Rubrica I primi della lista: Giorni perduti di Billy Wilder
Parlare di Giorni perduti è difficile. Non solo perché è uno di quei film che ha fatto la storia del cinema, né perché dietro la macchina da presa c’è un grandissimo regista e neppure per la perfezione formale che lo contraddistingue. No. Parlare di Giorni perduti è difficile perché è un film spietato, crudo, implacabile, un film che non tenta neppure un po’ di edulcorare una realtà (tranne nel finale ma ci arriviamo) che è davvero difficile da accettare. Perché chiunque di noi non riesce ad accettare che una persona alla quale vuole bene scelga di precipitare in un abisso dal quale nessuno la potrà tirare fuori.
La trama credo che sia nota a tutti. Don Birman (Ray Milland), aspirante scrittore, è affetto dal vizio dell’alcool e, malgrado la presenza costante del premuroso fratello Wick (Philip Terry) e della fidanzata Helen (Jane Wyman), precipita sempre di più nel tunnel dell’alcolismo fino ad allontanare tutti da sé e a meditare il suicidio.

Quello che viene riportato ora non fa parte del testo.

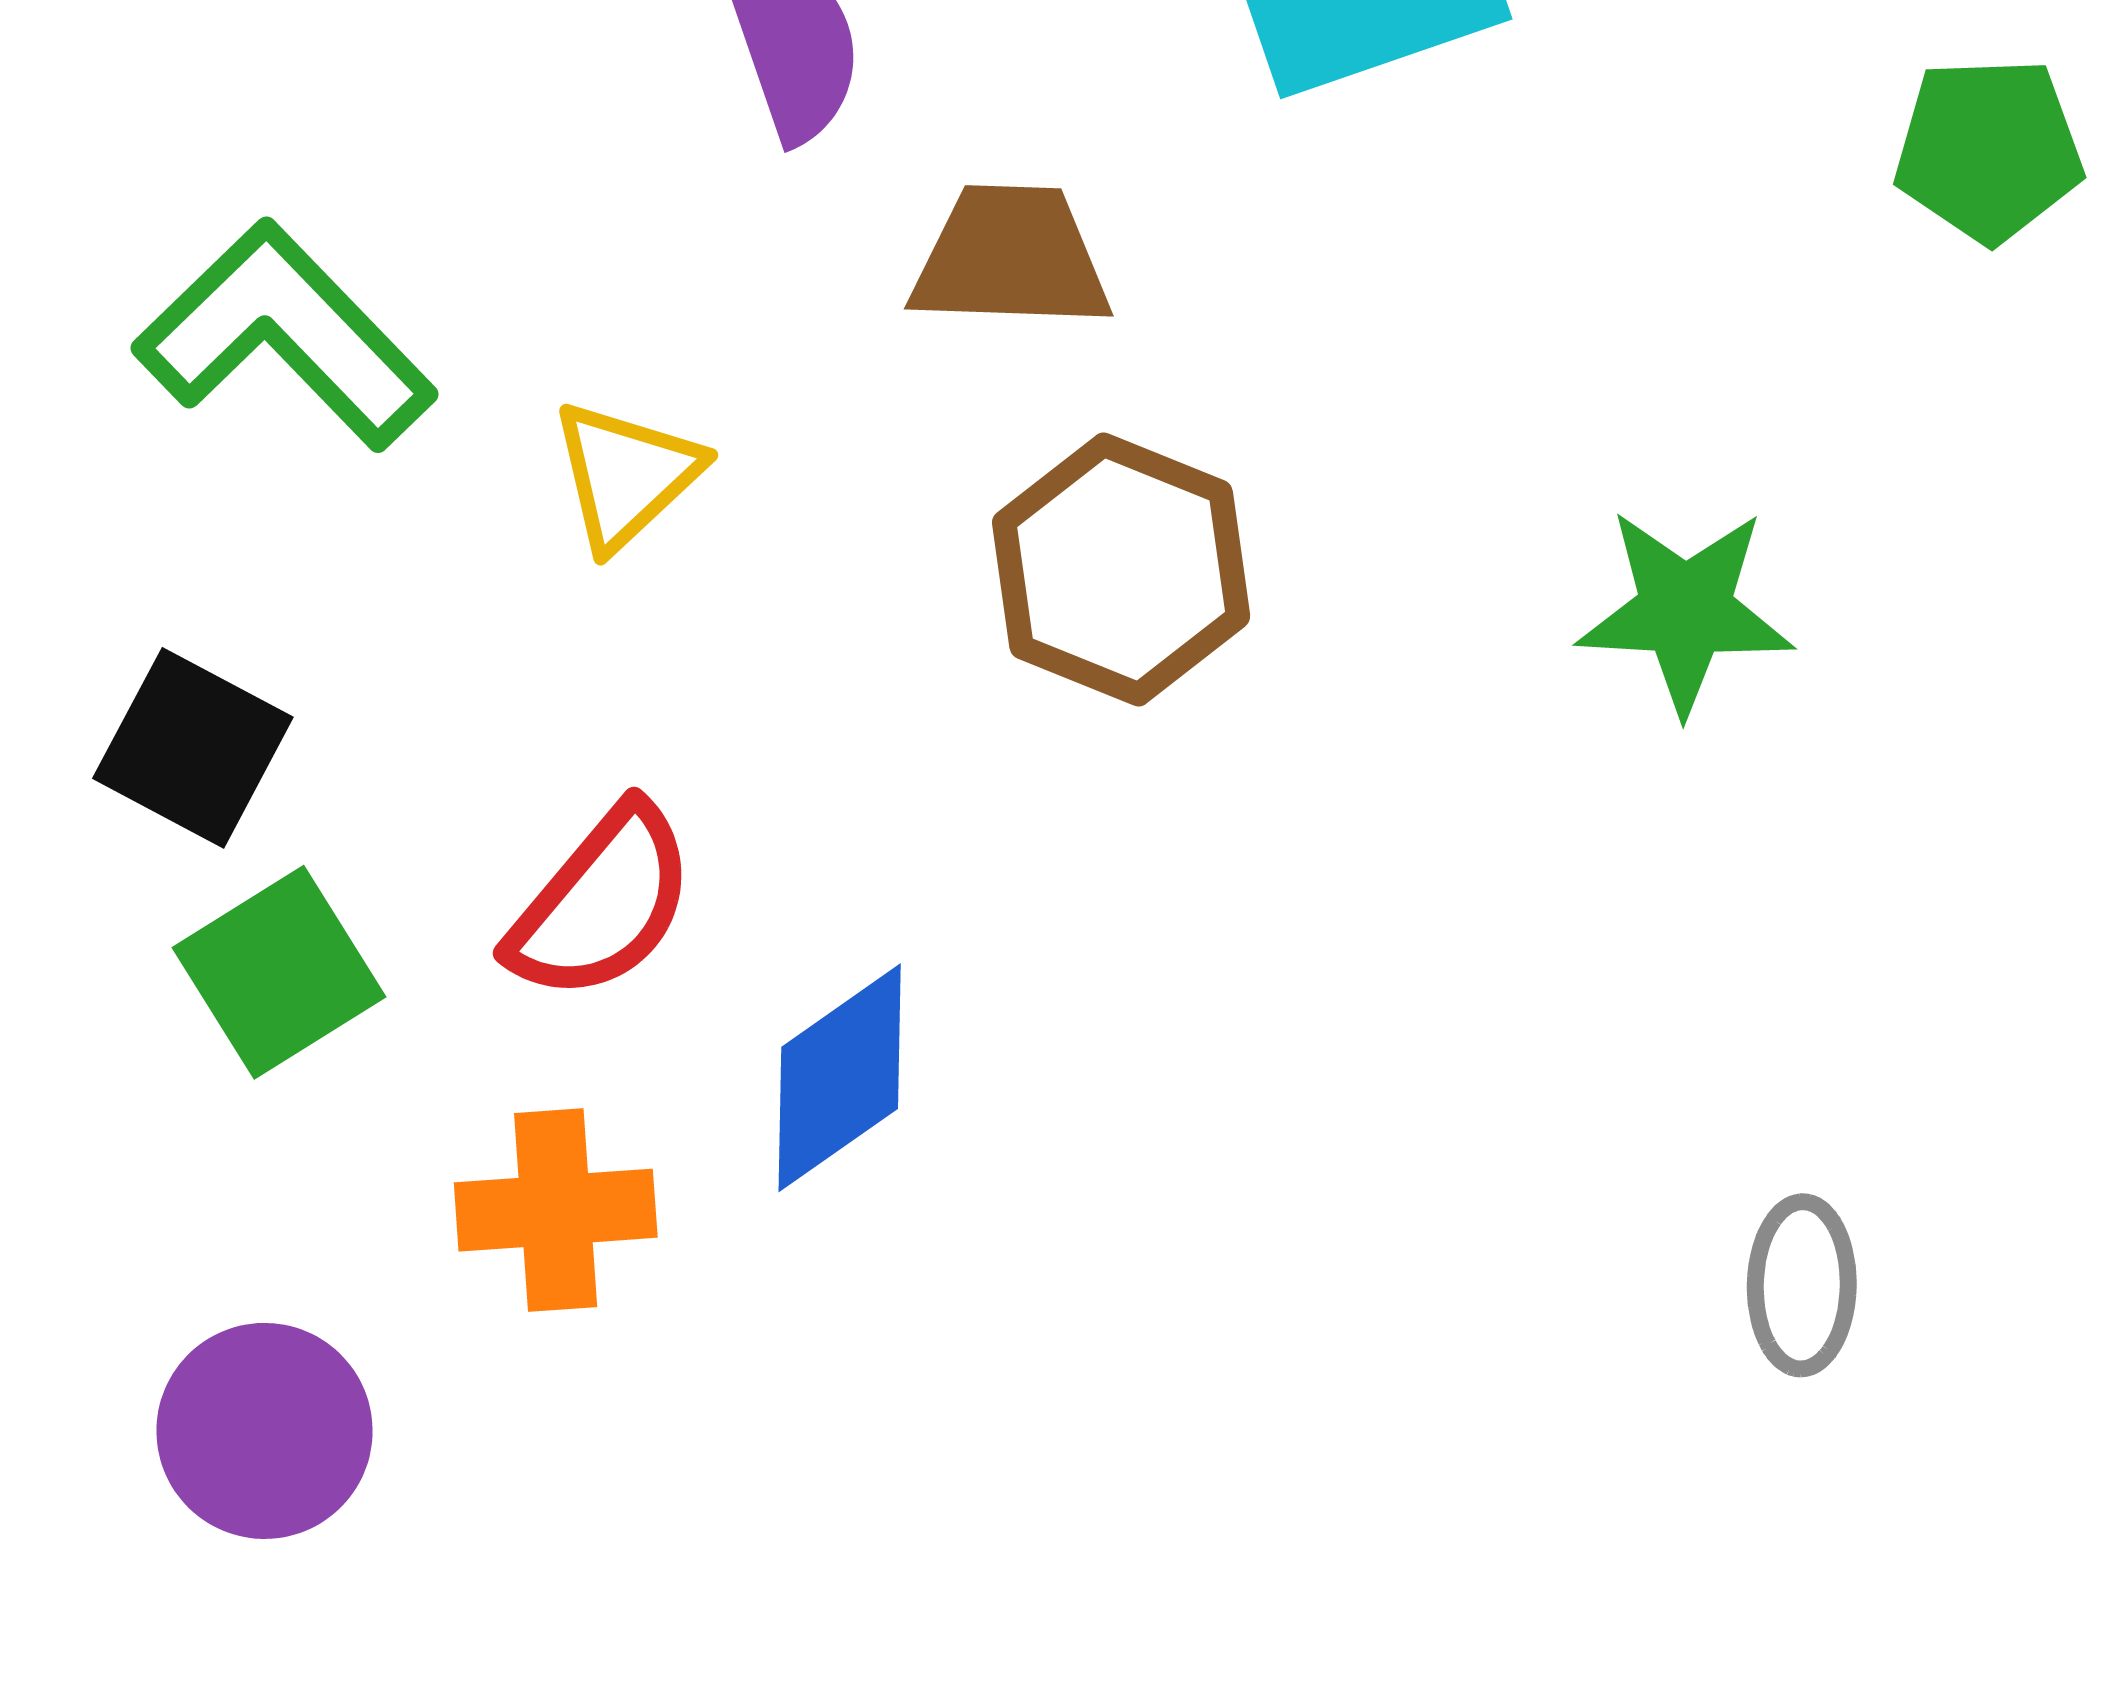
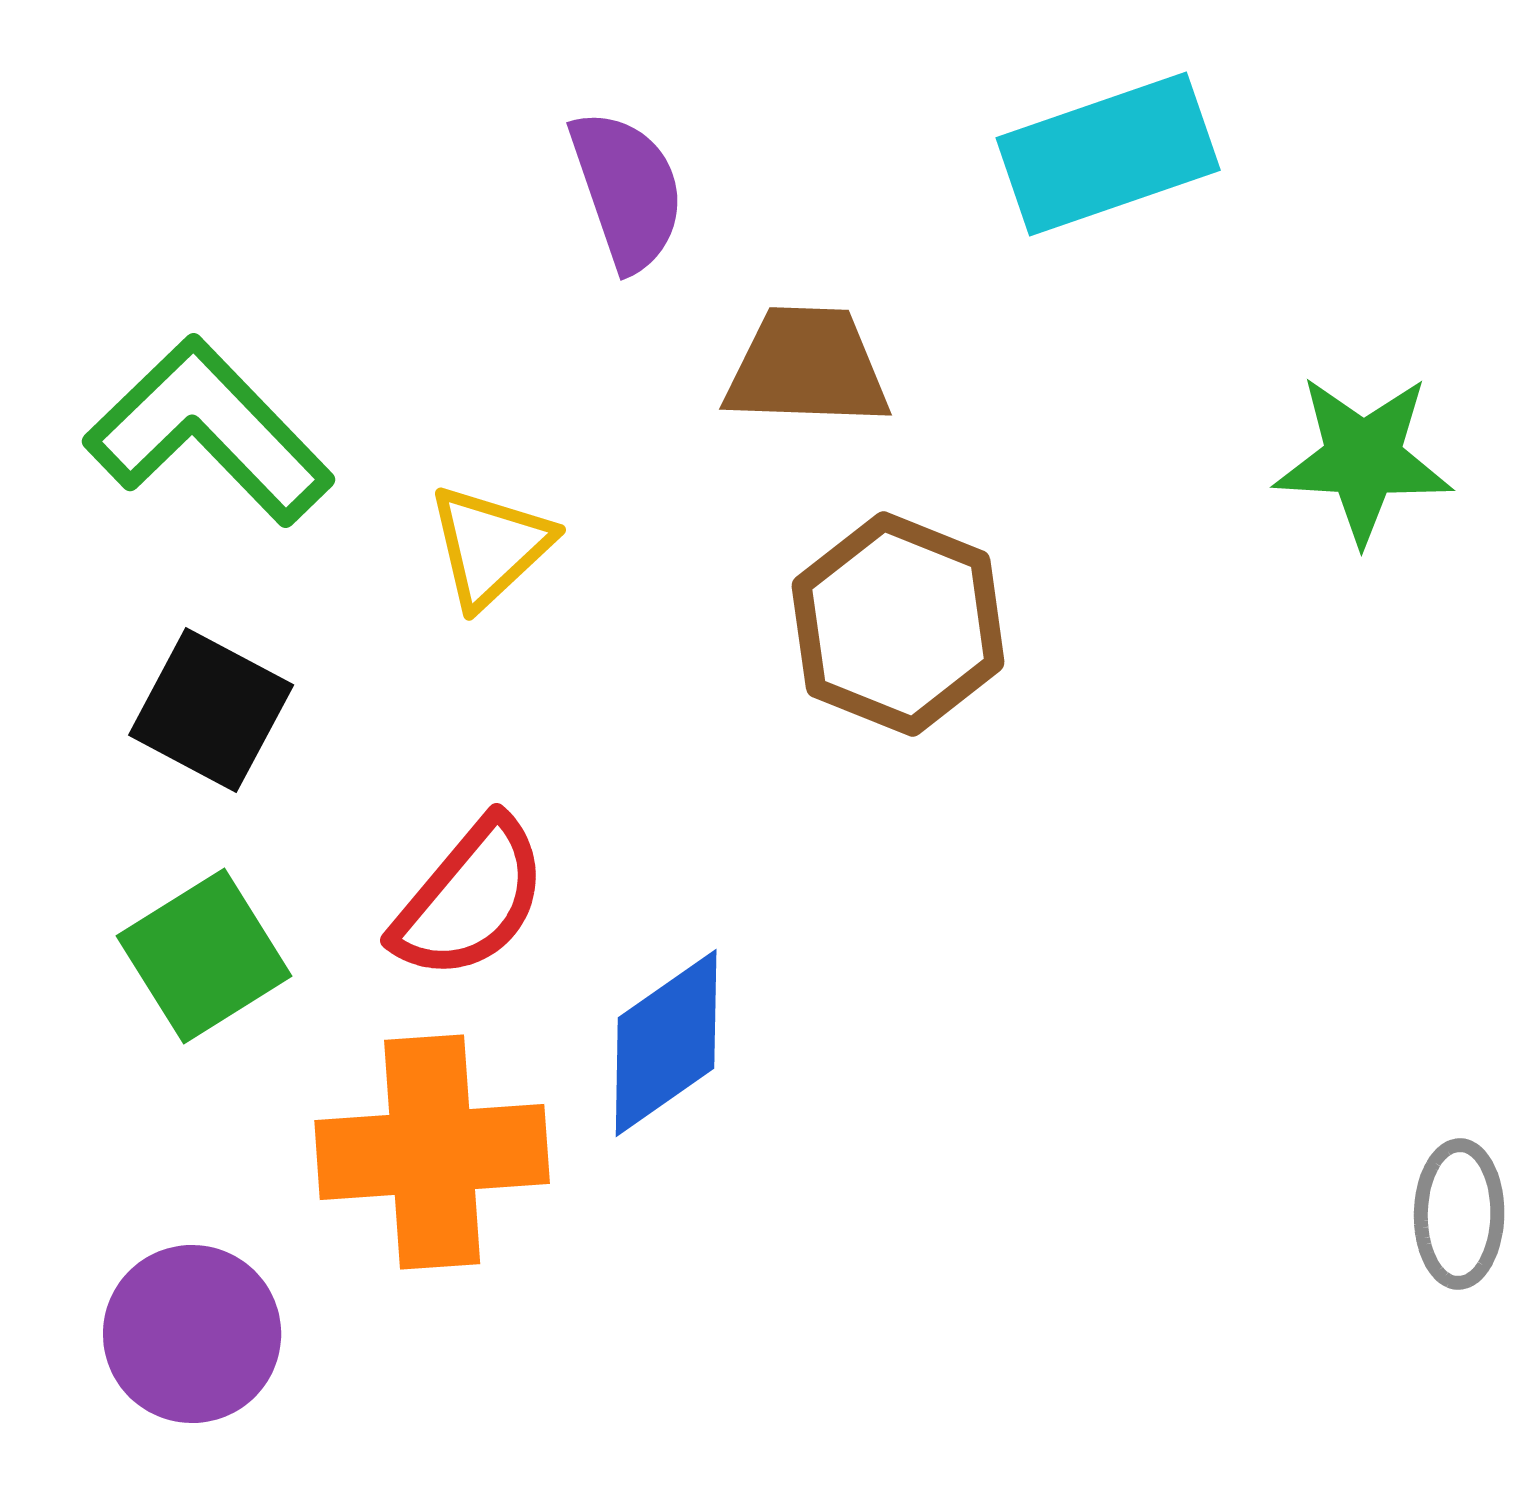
green star: (1685, 611) -> (1363, 459), moved
black square: (193, 748) -> (211, 710), moved
orange cross: (556, 1210) -> (432, 1152), size x1.4

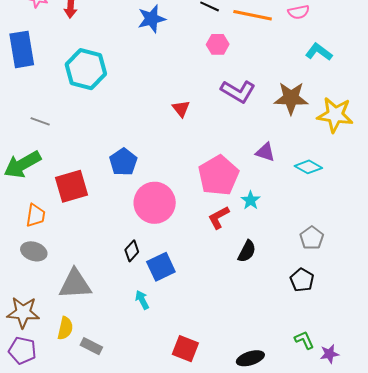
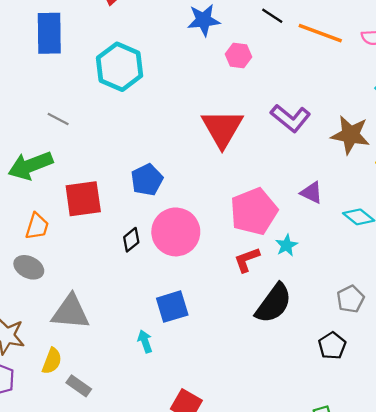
pink hexagon: (218, 44) -> (238, 56), moved
red triangle: (181, 109) -> (222, 128), size x2.0
black diamond: (132, 251) -> (131, 240), moved
black semicircle: (247, 251) -> (274, 303), size x1.6

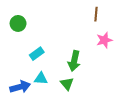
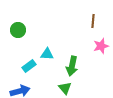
cyan rectangle: (37, 54) -> (29, 66), moved
cyan triangle: (41, 79) -> (47, 54), moved

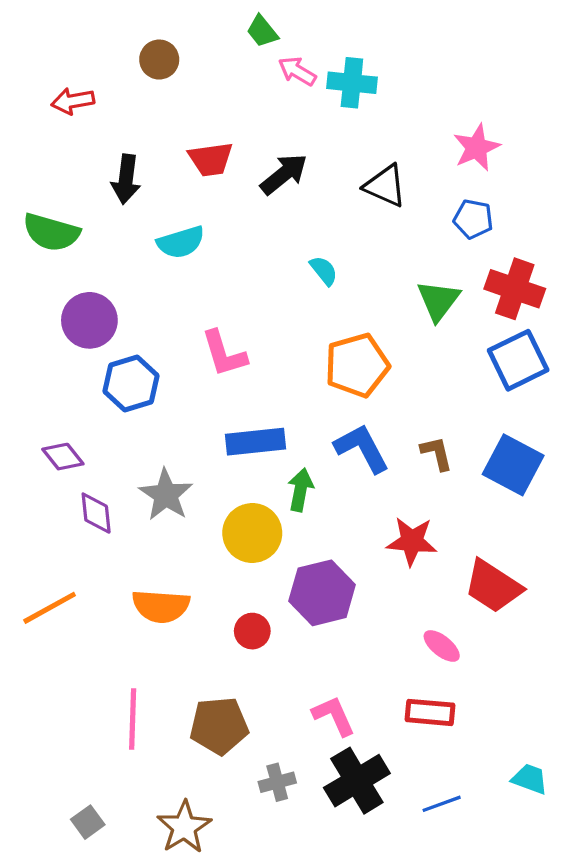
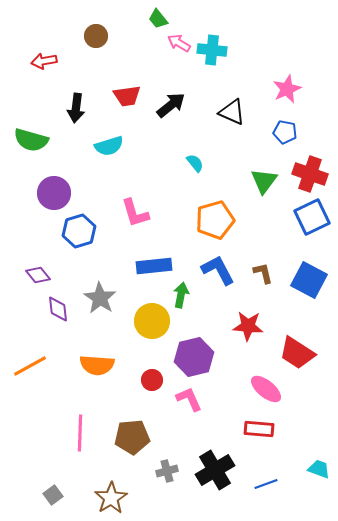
pink ellipse: (442, 646) -> (266, 389), size x1.4
pink L-shape: (334, 716) -> (189, 399), moved

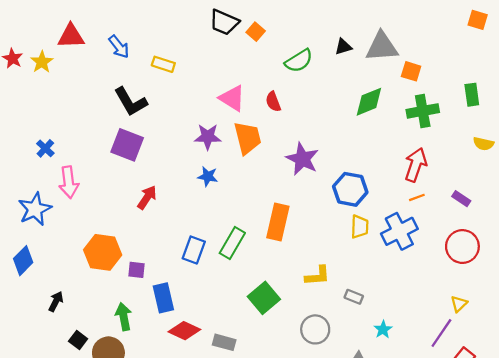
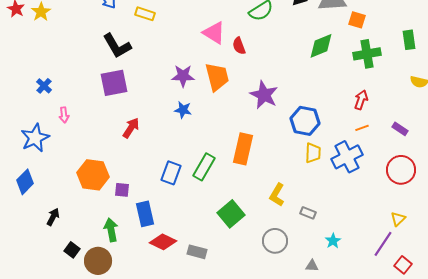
pink triangle: (232, 98) -> (214, 33), moved
purple square: (127, 145) -> (114, 83), turned -32
red arrow: (416, 165) -> (361, 100), size x0.7
pink arrow: (69, 182) -> (64, 115), size x0.6
yellow L-shape: (318, 276) -> (277, 195), turned 125

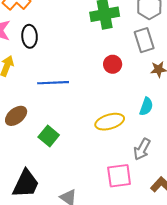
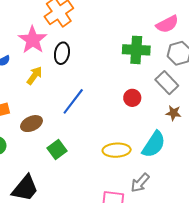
gray rectangle: (144, 40) -> (167, 83), turned -40
blue line: (53, 83) -> (73, 101), turned -64
cyan semicircle: (146, 106) -> (154, 144), size x1.6

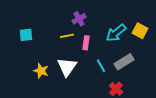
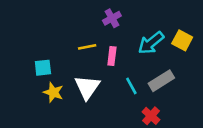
purple cross: (79, 19) -> (112, 18), moved
cyan square: (26, 35) -> (43, 68), moved

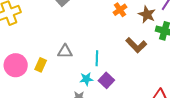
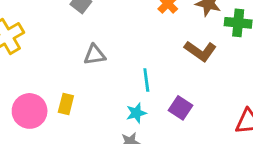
gray triangle: (65, 51) -> (95, 55), moved
purple square: (106, 80) -> (180, 108), moved

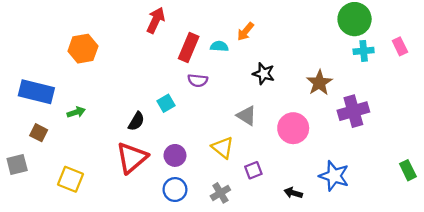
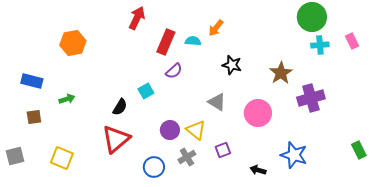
purple semicircle: (198, 80) -> (174, 71), turned -48
blue rectangle: (36, 92) -> (32, 81), size x0.7
brown square: (39, 133) -> (34, 117), turned -35
purple circle: (175, 155) -> (170, 130), moved
gray square: (17, 165) -> (15, 156), moved
gray cross: (220, 193) -> (187, 157), moved

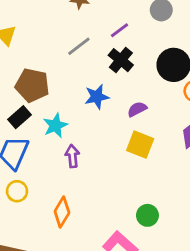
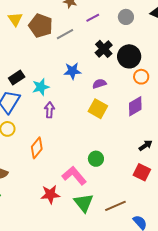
purple line: (119, 30) -> (93, 18), moved
black cross: (121, 60) -> (104, 49), moved
brown pentagon: (32, 85) -> (41, 26), moved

La pellicola è caratterizzata da un andamento sempre più incalzante che, partendo da un incipit relativamente disteso (ma Wilder è abilissimo, fin dalla prima inquadratura in cui ci mostra una bottiglia appesa con una corda fuori da una finestra, a farci capire che la serenità percepita è solo apparente), prosegue in un climax man mano sempre più allucinato.
Già la scena con cui si apre la pellicola è un capolavoro di regia. Da una parte Wilder ci presenta i personaggi principali (Don, Wick ed Helen), dall’altra mette subito in campo in maniera sottile il vero protagonista della pellicola: il vizio del bere. Perché l’alcolismo in Giorni perduti diventa, fin da subito, un vero e proprio personaggio, come è sottolineato più volte anche dallo stesso Don, che parla di “due Don”.
La dipendenza dall’alcool diventa la personificazione del male perché non è mai un attributo del personaggio ma proprio un personaggio a sé stante, pur conservando le fattezze fisiche del protagonista.
E così quando noi spettatori vediamo l’altro Don in scena riusciamo subito a distinguerlo dal primo, proviamo ripetutamente una sensazione di disagio, ci sentiamo insieme a lui sull’orlo di un baratro in cui è fin troppo facile scivolare, in cui abbiamo la certezza che scivoleremo inevitabilmente. L’altro Don ci terrorizza, non vorremmo mai vederlo in scena. Ogni volta che lo vediamo ordinare un altro bicchiere vorremmo essere lì per versarne il contenuto nel lavandino, esattamente come fa Wick ad inizio film, quando scopre la bottiglia appesa fuori dalla finestra. Eppure siamo consapevoli che non possiamo farlo. Non possiamo fermare l’altro Don. Nessuno può fermare l’altro Don. Allora vorremmo sottrarci alla visione perché ci fa troppo male ma Wilder non ce lo permette. Perché sa perfettamente come tenerci incollati allo schermo. Quando la visione sta per diventare insostenibile Wilder ci dà la speranza. Un gesto, uno sguardo più lucido, una frase e noi, ancora una volta, ci illudiamo che l’altro Don possa andarsene.
Ma poi arriva la scena del topo e del pipistrello. Lo sappiamo. Arriva ogni volta. E la scena del topo e del pipistrello non è umanamente sostenibile. È la manifestazione del delirio, la fase più acuta dell’alcolismo. Don, solo nella sua stanza, dopo l’ennesima sbornia, vede un piccolo topolino uscire dal muro e, poco dopo, un pipistrello che vola per la stanza fino ad avventarsi sul topo per ucciderlo, facendo colare il sangue della bestiola sulla parete. Le urla disperate di Don a questa visione ci fanno capire che non c’è più alcuna possibilità per lui, che nessun riscatto sarà possibile. Invece il finale posticcio e consolatorio (sicuramente imposto come avveniva sovente in quegli anni) disperde la forza brutale ed allucinata dell’opera, senza che per questo si arrivi a giudicarla meno bella ma lasciandoci il rimpianto di vedere fino a dove avrebbe potuto spingersi Wilder se avesse avuto la possibilità di farlo.